Update 11:45 PM – Both Nina (in the comments) and Bryan (@wacchampions) pointed out that Matt Artz may have misinterpreted the capacity projection. It’s possible that 50,000 is only representative of regular seats. Some 6,000 club seats and other premium seating weren’t counted. At EBX, Steven Tavares sticks with the 50k number per AECOM’s David Stone. This blog and other media have picked up on the original report, so 50k is the number until we suss everything out in the feasibility study.
Update 5:00 PM – Matt Artz has a new article out, citing the cost of the stadium at $800 million.
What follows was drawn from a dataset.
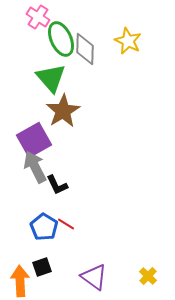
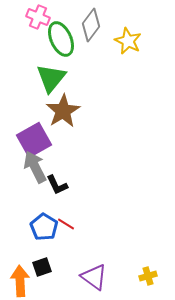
pink cross: rotated 10 degrees counterclockwise
gray diamond: moved 6 px right, 24 px up; rotated 36 degrees clockwise
green triangle: rotated 20 degrees clockwise
yellow cross: rotated 30 degrees clockwise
I couldn’t make it out to the JPA presentation at Oakland City Hall today. Thankfully, others did. The Trib’s Matthew Artz tweeted this during the meeting:
— Matthew Artz (@Matthew_Artz) July 15, 2013
The feasibility study will be released to the public tomorrow, so for now we have observations from the media, citizens and fans at the meeting. Here’s what we’ve gathered so far:
- The stadium would have only a 50,000-seat capacity, down not just from the 63,000-seat full capacity of the Coliseum, but also smaller than the 53,250 seats at the tarped off Coliseum the Raiders announced would be configured for the upcoming 2013 season.
- The new stadium would cost $700 million to start and could go up based on how it is outfitted (dome, amenities).
- The Raiders’ share of the stadium is $300 million, which would include seat licenses and other forms of financing.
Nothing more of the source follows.